Monthly Archives:August 2019

The TFF was threatened with expulsion from the preliminary tournament if it did not apologise by March 31 for claims of bias by officials in a chaotic end to their campaign in this year’s Nations Cup in Equatorial Guinea.


Snoussi told reporters on Monday he had met CAF president Issa Hayatou in Dakar this month and agreed a solution to the dispute between the two bodies.

Tunisia have agreed to withdraw their protest to the Court of Arbitration for Sport (CAS) after CAF fined them $50,000 (33,736 pounds) and threatened to ban them from the next tournament if the TFF did not apologise for remarks made about officials after the 2-1 quarter-final loss to hosts Equatorial Guinea.
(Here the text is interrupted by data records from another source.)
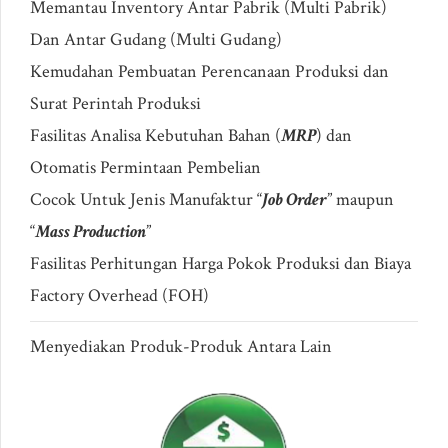
Memantau Inventory Antar Pabrik (Multi Pabrik)
Dan Antar Gudang (Multi Gudang)
Kemudahan Pembuatan Perencanaan Produksi dan
Surat Perintah Produksi
Fasilitas Analisa Kebutuhan Bahan (
MRP
) dan
Otomatis Permintaan Pembelian
Cocok Untuk Jenis Manufaktur “
Job Order
” maupun
“
Mass Production
”
Fasilitas Perhitungan Harga Pokok Produksi dan Biaya
Factory Overhead (FOH)
Menyediakan Produk-Produk Antara Lain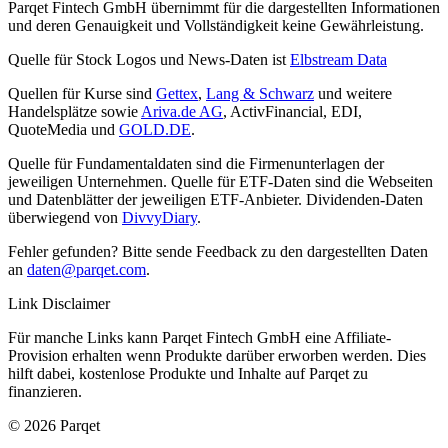
Parqet Fintech GmbH übernimmt für die dargestellten Informationen
und deren Genauigkeit und Vollständigkeit keine Gewährleistung.
Quelle für Stock Logos und News-Daten ist
Elbstream Data
Quellen für Kurse sind
Gettex
,
Lang & Schwarz
und weitere
Handelsplätze sowie
Ariva.de AG
, ActivFinancial, EDI,
QuoteMedia und
GOLD.DE
.
Quelle für Fundamentaldaten sind die Firmenunterlagen der
jeweiligen Unternehmen. Quelle für ETF-Daten sind die Webseiten
und Datenblätter der jeweiligen ETF-Anbieter. Dividenden-Daten
überwiegend von
DivvyDiary
.
Fehler gefunden? Bitte sende Feedback zu den dargestellten Daten
an
daten@parqet.com
.
Link Disclaimer
Für manche Links kann Parqet Fintech GmbH eine Affiliate-
Provision erhalten wenn Produkte darüber erworben werden. Dies
hilft dabei, kostenlose Produkte und Inhalte auf Parqet zu
finanzieren.
© 2026 Parqet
CAF said at the time it “instructed the Tunisian federation to send to CAF a letter of apology for the insinuations of bias and lack of ethics against CAF and its officials, or to present irrefutable evidence to substantiate the accusations”.

The north Africans were incensed when Mauritian referee Rajindraparsad Seechurn awarded the hosts a penalty in the dying minutes which allowed them to take the game to extra-time and ultimately triumph 2-1.

The Tunisian players attempted to physically assault the referee after the final whistle and members of both sides clashed in ugly scenes. Seechurn was banned for six months by CAF for his role in the incident.

There is already one case against CAF lodged with CAS.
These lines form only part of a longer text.